I know that floats can lead to odd behavior in ranges due to their imprecise nature.
I would expect the possibility of imprecise values. For instance:
[0.1,0.3..1]
might give [0.1,0.3,0.5,0.7,0.8999999999999999]
instead of [0.1,0.3,0.5,0.7,0.9]
In addition to the precision loss, however, I get an extra element:
ghci> [0.1,0.3..1]
[0.1,0.3,0.5,0.7,0.8999999999999999,1.0999999999999999]

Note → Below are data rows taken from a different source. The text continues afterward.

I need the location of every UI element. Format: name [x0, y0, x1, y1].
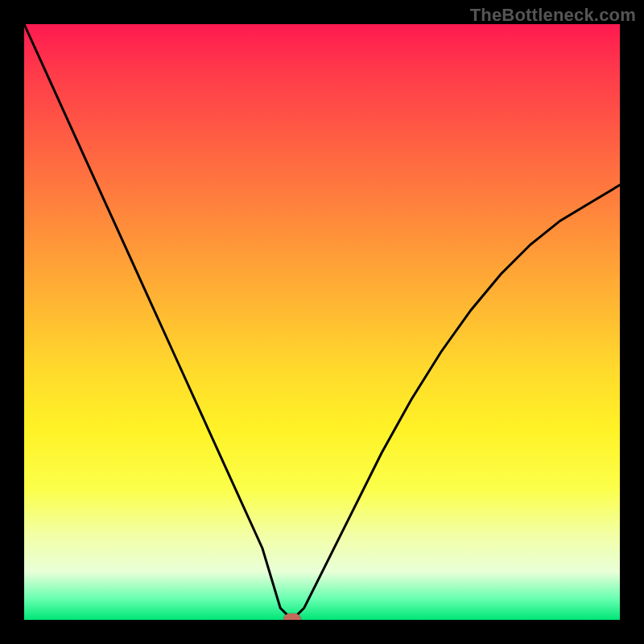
bottleneck-curve-path [24, 24, 620, 620]
plot-area [24, 24, 620, 620]
chart-frame: TheBottleneck.com [0, 0, 644, 644]
optimal-marker [283, 613, 301, 620]
watermark-text: TheBottleneck.com [470, 5, 636, 26]
curve-svg [24, 24, 620, 620]
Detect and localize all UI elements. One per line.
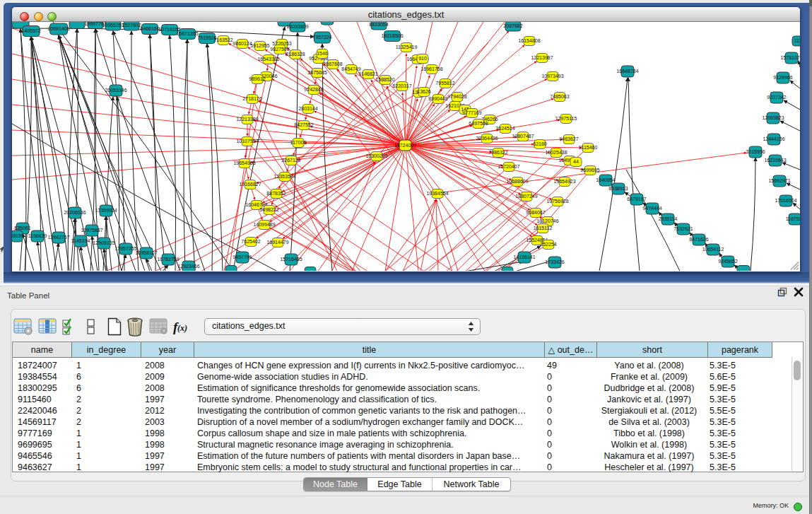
svg-text:19756928: 19756928 (546, 199, 568, 204)
svg-text:12975115: 12975115 (555, 116, 577, 121)
svg-text:2087682: 2087682 (503, 23, 522, 28)
svg-text:1145194: 1145194 (71, 238, 90, 243)
svg-text:10688609: 10688609 (506, 179, 528, 184)
svg-text:9463627: 9463627 (559, 136, 578, 141)
svg-text:12923466: 12923466 (177, 264, 199, 269)
svg-text:19166827: 19166827 (239, 182, 261, 187)
svg-text:7357224: 7357224 (312, 35, 331, 40)
svg-text:9146821: 9146821 (358, 71, 377, 76)
svg-text:5912955: 5912955 (250, 43, 269, 48)
svg-text:16543382: 16543382 (257, 57, 279, 62)
svg-text:9474444: 9474444 (642, 206, 661, 211)
svg-text:2935114: 2935114 (659, 216, 678, 221)
svg-text:10973493: 10973493 (541, 74, 563, 78)
svg-text:16961758: 16961758 (420, 66, 442, 71)
svg-text:15692971: 15692971 (768, 178, 790, 183)
svg-text:8990448: 8990448 (428, 96, 447, 101)
svg-text:3267130: 3267130 (281, 158, 300, 163)
svg-text:9827509: 9827509 (270, 47, 289, 52)
svg-text:10807487: 10807487 (512, 134, 534, 139)
svg-text:8813054: 8813054 (369, 22, 388, 27)
svg-text:44: 44 (573, 159, 579, 164)
svg-text:5498222: 5498222 (259, 207, 278, 212)
svg-text:17359924: 17359924 (95, 208, 117, 213)
svg-text:1588520: 1588520 (375, 77, 394, 82)
svg-text:1112: 1112 (794, 38, 800, 43)
svg-text:12093823: 12093823 (762, 115, 784, 120)
svg-text:20053346: 20053346 (105, 88, 126, 93)
svg-text:12444156: 12444156 (763, 136, 784, 141)
svg-text:11325419: 11325419 (396, 45, 418, 49)
svg-text:9115460: 9115460 (579, 145, 598, 150)
svg-text:15720407: 15720407 (498, 164, 519, 169)
svg-text:7485063: 7485063 (550, 94, 569, 99)
svg-text:3875685: 3875685 (307, 70, 326, 75)
svg-text:16154808: 16154808 (518, 38, 540, 43)
svg-text:10655267: 10655267 (102, 23, 124, 28)
svg-text:8454749: 8454749 (341, 66, 360, 71)
svg-text:10958107: 10958107 (135, 250, 157, 255)
svg-text:1405572: 1405572 (21, 28, 40, 33)
svg-text:9699695: 9699695 (580, 168, 599, 173)
svg-text:12505135: 12505135 (93, 240, 114, 245)
svg-text:2803144: 2803144 (298, 106, 317, 111)
svg-text:1527602: 1527602 (122, 23, 141, 28)
svg-text:6497568: 6497568 (469, 121, 488, 126)
svg-text:7625402: 7625402 (241, 239, 260, 244)
svg-text:12353594: 12353594 (273, 174, 295, 179)
svg-text:3624514: 3624514 (495, 126, 514, 131)
svg-text:9777169: 9777169 (462, 110, 481, 115)
svg-text:20691406: 20691406 (47, 26, 69, 31)
svg-text:9242848: 9242848 (304, 87, 323, 92)
svg-text:6879197: 6879197 (627, 197, 646, 201)
svg-text:9084067: 9084067 (526, 210, 545, 215)
svg-text:1615112: 1615112 (534, 226, 553, 230)
svg-text:16033809: 16033809 (286, 24, 308, 29)
svg-text:16210643: 16210643 (764, 158, 786, 163)
svg-text:15751074: 15751074 (780, 55, 800, 60)
svg-text:8938913: 8938913 (608, 186, 628, 191)
svg-text:252254: 252254 (540, 242, 556, 247)
svg-text:2718176: 2718176 (242, 96, 261, 101)
svg-text:8471626: 8471626 (689, 237, 708, 242)
svg-text:10654112: 10654112 (702, 247, 724, 252)
svg-text:2867608: 2867608 (323, 62, 342, 66)
svg-text:1733426: 1733426 (545, 259, 564, 264)
svg-text:7163522: 7163522 (213, 37, 233, 42)
svg-text:18807249: 18807249 (515, 194, 537, 199)
svg-text:17957255: 17957255 (114, 246, 136, 251)
svg-text:13626: 13626 (417, 89, 431, 94)
svg-text:835061: 835061 (14, 226, 30, 230)
svg-text:117006: 117006 (290, 140, 307, 145)
svg-text:8427552: 8427552 (294, 122, 313, 127)
svg-text:19384554: 19384554 (426, 191, 448, 196)
svg-text:16120746: 16120746 (536, 218, 558, 223)
svg-text:19654965: 19654965 (233, 160, 255, 165)
svg-text:20364436: 20364436 (476, 136, 498, 141)
svg-text:9860124: 9860124 (233, 41, 252, 46)
svg-text:18300295: 18300295 (365, 153, 387, 158)
svg-text:12213987: 12213987 (531, 55, 553, 60)
svg-text:9227342: 9227342 (767, 95, 786, 100)
svg-text:10975887: 10975887 (81, 228, 102, 233)
svg-text:39159: 39159 (12, 233, 24, 238)
svg-text:910: 910 (418, 56, 427, 61)
svg-text:17016504: 17016504 (775, 198, 796, 203)
svg-text:9129966: 9129966 (773, 75, 792, 80)
svg-text:16671355: 16671355 (176, 31, 198, 36)
svg-text:8878352: 8878352 (266, 191, 286, 196)
svg-text:10025438: 10025438 (545, 150, 567, 155)
svg-text:3215956: 3215956 (746, 149, 765, 154)
svg-text:9245652: 9245652 (718, 259, 737, 264)
svg-text:989612: 989612 (249, 76, 265, 81)
svg-text:15716485: 15716485 (280, 257, 302, 262)
svg-text:12942757: 12942757 (47, 235, 69, 240)
svg-text:19654923: 19654923 (553, 179, 575, 184)
svg-text:20206536: 20206536 (64, 210, 86, 215)
svg-text:7632621: 7632621 (673, 226, 693, 231)
svg-text:1167533: 1167533 (786, 216, 800, 221)
svg-text:9457791: 9457791 (233, 255, 252, 259)
svg-text:18724007: 18724007 (394, 143, 416, 148)
svg-text:16648784: 16648784 (616, 69, 638, 74)
svg-text:12213389: 12213389 (236, 117, 258, 122)
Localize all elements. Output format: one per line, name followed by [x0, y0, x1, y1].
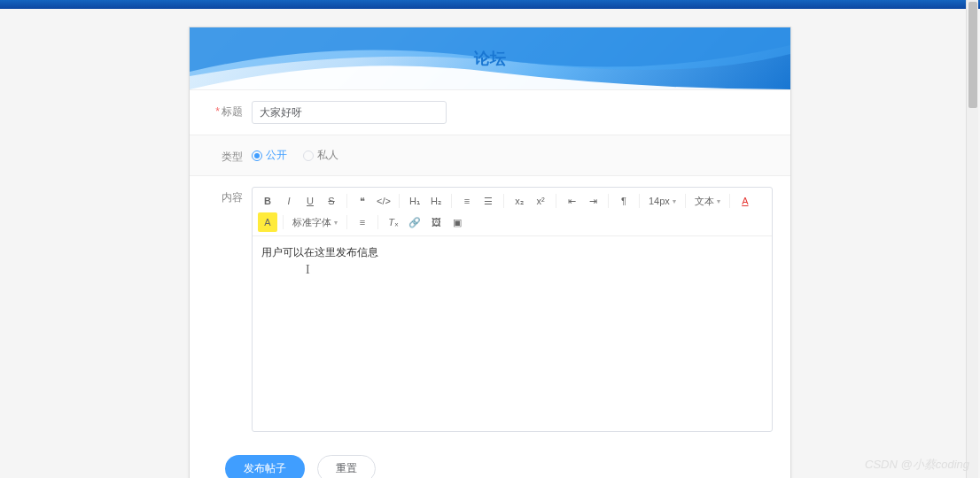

This is weird, but explained here. I could work around it like this, I suppose:
ghci> [0.1,0.3..0.99]
[0.1,0.3,0.5,0.7,0.8999999999999999]
But that's kind of gross. Maybe there's a cleaner way. For this simple example, of course, I could just use the range [0.1,0.3..0.9]
and everything is fine.
But in a more complex example, I may not quickly know (or care to figure out, if I'm lazy) the exact upper bound I should use. So, I'll just make a range of integers and then divide by 10, right? Nope:
ghci> map (/10) [1,3..10]
[0.1,0.3,0.5,0.7,0.9,1.1]
Any floating point function seems to cause this behavior:
ghci> map (*1.0) [1,3..10]
[1.0,3.0,5.0,7.0,9.0,11.0]
Whereas a non-floating function doesn't:
ghci> map (*1) [1,3..10]
[1,3,5,7,9]
While it seems unlikely, I thought that maybe some lazy evaluation was at play, and tried to force evaluation of the range first:
ghci> let list = [1,3..10] in seq list (map (*1.0) list)
[1.0,3.0,5.0,7.0,9.0,11.0]
Obviously, using the literal list instead of the range works fine:
ghci> map (*1.0) [1,3,5,7,9]
[1.0,3.0,5.0,7.0,9.0]
ghci> let list = [1,3,5,7,9] in seq list (map (*1.0) list)
[1.0,3.0,5.0,7.0,9.0]
It isn't just mapping either:
ghci> last [1,3..10]
9
ghci> 1.0 * (last [1,3..10])
11.0
How does applying a function to the result of a range can impact the actual evaluated result of that range?